Walking away, strutting really like John Travolta in Saturday Night Fever. He'd be mine. There was no doubt. I saw Paige at her locker and she smiled at me, did her little wave and I stopped, ruffled her hair, smiled wide.
"Hey!" she protested, pushing away and looking annoyed, but then she smiled, "someone's happy," she pointed out.
"Yep," I said, and glanced back toward Marco. She nodded approvingly.
"Good choice," she said, the Paige stamp of approval. Not that I needed it, but it was always nice to have.
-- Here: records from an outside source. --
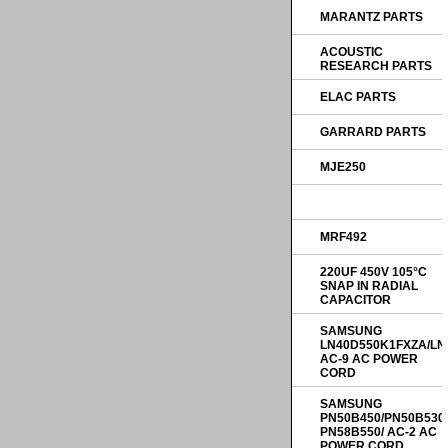
MARANTZ PARTS
ACOUSTIC
RESEARCH PARTS
ELAC PARTS
GARRARD PARTS
MJE250
MRF492
220UF 450V 105°C
SNAP IN RADIAL
CAPACITOR
SAMSUNG
LN40D550K1FXZA/LN
AC-9 AC POWER
CORD
SAMSUNG
PN50B450/PN50B530
PN58B550/ AC-2 AC
POWER CORD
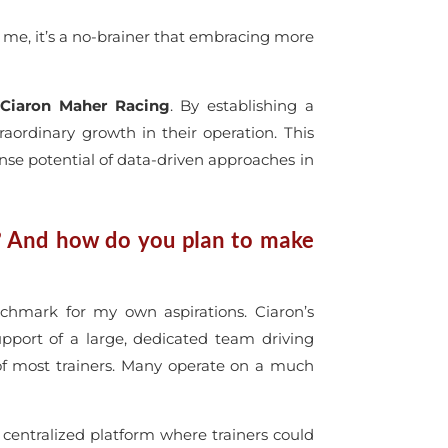
r me, it’s a no-brainer that embracing more
y
Ciaron Maher Racing
. By establishing a
ordinary growth in their operation. This
ense potential of data-driven approaches in
? And how do you plan to make
chmark for my own aspirations. Ciaron’s
pport of a large, dedicated team driving
of most trainers. Many operate on a much
ntralized platform where trainers could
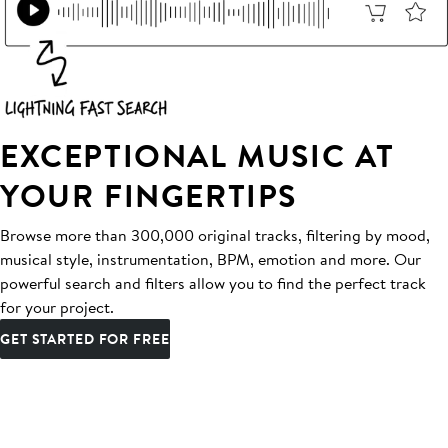
EXCEPTIONAL MUSIC AT
YOUR FINGERTIPS
Browse more than 300,000 original tracks, filtering by mood,
musical style, instrumentation, BPM, emotion and more. Our
powerful search and filters allow you to find the perfect track
for your project.
GET STARTED FOR FREE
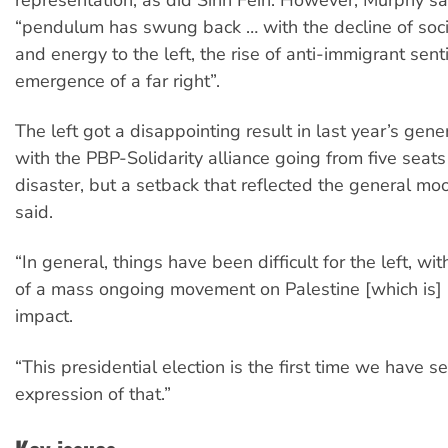
“pendulum has swung back … with the decline of so
and energy to the left, the rise of anti-immigrant sen
emergence of a far right”.
The left got a disappointing result in last year’s gener
with the PBP-Solidarity alliance going from five seats
disaster, but a setback that reflected the general m
said.
“In general, things have been difficult for the left, wi
of a mass ongoing movement on Palestine [which is] 
impact.
“This presidential election is the first time we have s
expression of that.”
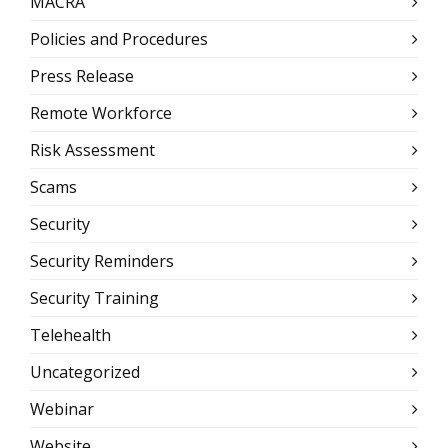
MACRA
Policies and Procedures
Press Release
Remote Workforce
Risk Assessment
Scams
Security
Security Reminders
Security Training
Telehealth
Uncategorized
Webinar
Website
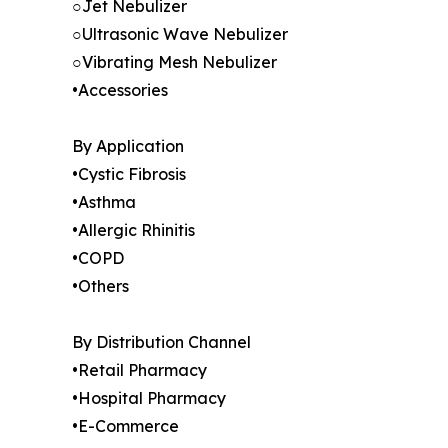
○Jet Nebulizer
○Ultrasonic Wave Nebulizer
○Vibrating Mesh Nebulizer
•Accessories
By Application
•Cystic Fibrosis
•Asthma
•Allergic Rhinitis
•COPD
•Others
By Distribution Channel
•Retail Pharmacy
•Hospital Pharmacy
•E-Commerce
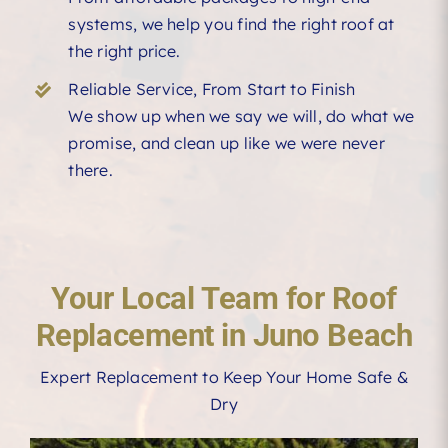
systems, we help you find the right roof at
the right price.
Reliable Service, From Start to Finish
We show up when we say we will, do what we
promise, and clean up like we were never
there.
Your Local Team for Roof
Replacement in Juno Beach
Expert Replacement to Keep Your Home Safe &
Dry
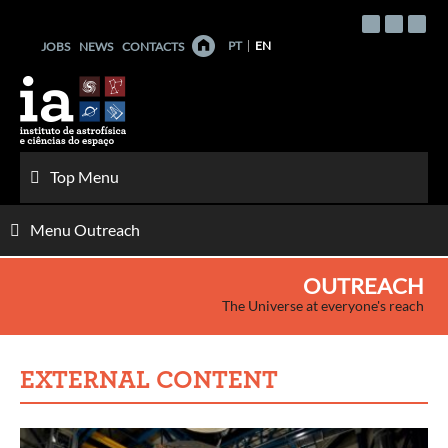
Skip
to
PT
EN
JOBS
NEWS
CONTACTS
content
Top Menu
Menu Outreach
OUTREACH
The Universe at everyone's reach
EXTERNAL CONTENT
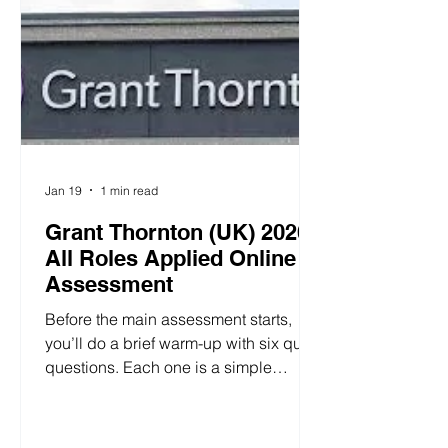
Jan 19
1 min read
Grant Thornton (UK) 2026
All Roles Applied Online
Assessment
Before the main assessment starts,
you’ll do a brief warm-up with six quick
questions. Each one is a simple
forced-choice item with two to four
options, so it’s easy to follow. To
answer, hover over the “Touch here”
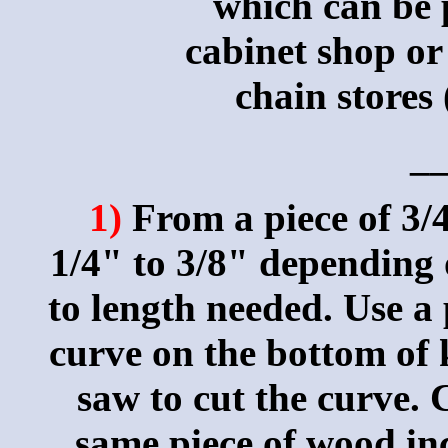
which can be p
cabinet shop or
chain stores
_
1)
From a piece of 3/4
1/4" to 3/8" depending 
to length needed. Use a 
curve on the bottom of 
saw to cut the curve. 
same piece of wood inc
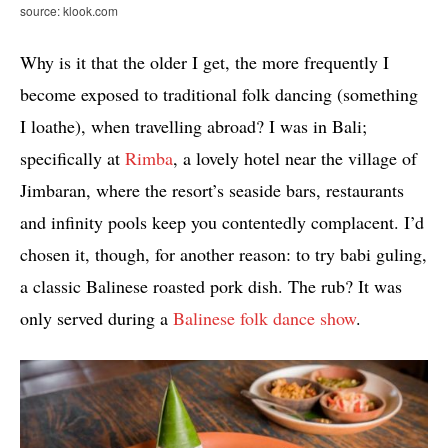
source: klook.com
Why is it that the older I get, the more frequently I
become exposed to traditional folk dancing (something
I loathe), when travelling abroad? I was in Bali;
specifically at
Rimba
, a lovely hotel near the village of
Jimbaran, where the resort’s seaside bars, restaurants
and infinity pools keep you contentedly complacent. I’d
chosen it, though, for another reason: to try babi guling,
a classic Balinese roasted pork dish. The rub? It was
only served during a
Balinese folk dance show
.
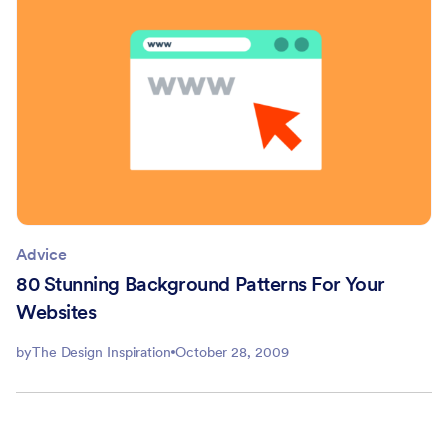
Advice
80 Stunning Background Patterns For Your
Websites
by
The Design Inspiration
October 28, 2009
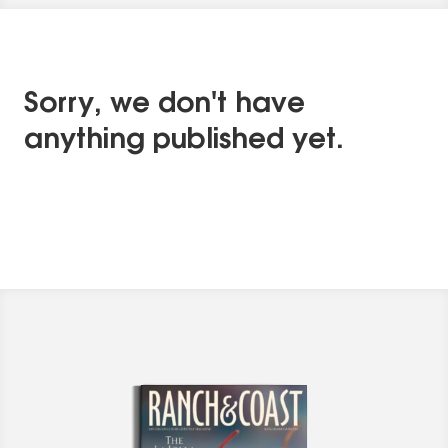
Sorry, we don't have
anything published yet.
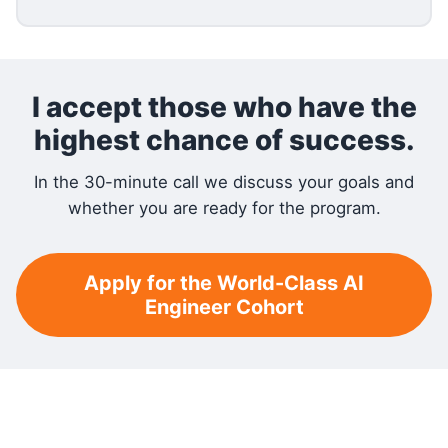
I accept those who have the
highest chance of success.
In the 30-minute call we discuss your goals and
whether you are ready for the program.
Apply for the World-Class AI
Engineer Cohort
RELATED READING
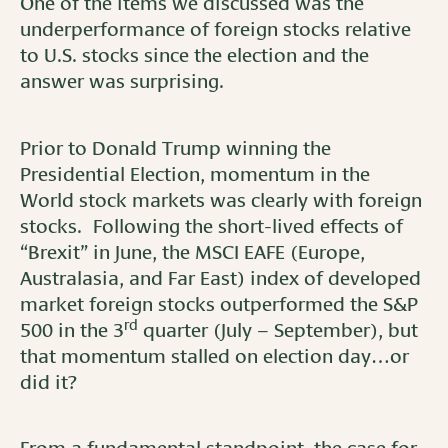
One of the items we discussed was the
underperformance of foreign stocks relative
to U.S. stocks since the election and the
answer was surprising.
Prior to Donald Trump winning the
Presidential Election, momentum in the
World stock markets was clearly with foreign
stocks. Following the short-lived effects of
“Brexit” in June, the MSCI EAFE (Europe,
Australasia, and Far East) index of developed
market foreign stocks outperformed the S&P
rd
500 in the 3
quarter (July – September), but
that momentum stalled on election day…or
did it?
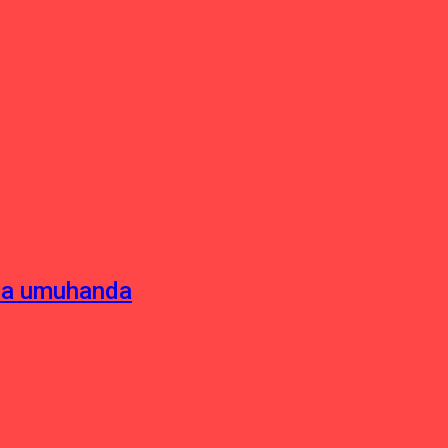
sha umuhanda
It was funny with the gay thing. Approval seemed to come in decades, in generations. I knew about the airtight closets of the 40's and 50's, the sham marriages, the secret lives. Maybe it was exciting in a way. But I couldn't imagine having that part of you always in the dark, turning that false face to the world. What must that have done to those people, to their sense of who they were and what they were worth? And what did the gay kids do in those days? The kids like Marco with the beginning of a sense that they were different from most of their friends? Who did they look to? I shuddered. It must have been so absolutely cold and lonely.
Even in the 90's it wasn't all that common for kids to be out as early as high school. It still brought with it far more shock than it did today, and that was just the last decade. And AIDS. The plague that tried to destroy everything, but it didn't. Somehow it didn't.
Marco. Beautiful Italian boy, and I could just imagine that first kiss. Hesitant and scary and awesome, sweet and intoxicating. But I had to remember to take it slow. To move at a pace that was good for him, to let him catch up a bit.
"Watch it, faggot," Jolted from my sweet fantasies, I saw Jay pass by, glaring at me but kind of laughing, too. I held my tongue. I wouldn't even say anything, I wouldn't go and shove him and punch him like I was tempted to do. Turning the other cheek. It was his hang-up, his negativity. It was his to own. I had to remember that. But it was just so hard to turn the other cheek.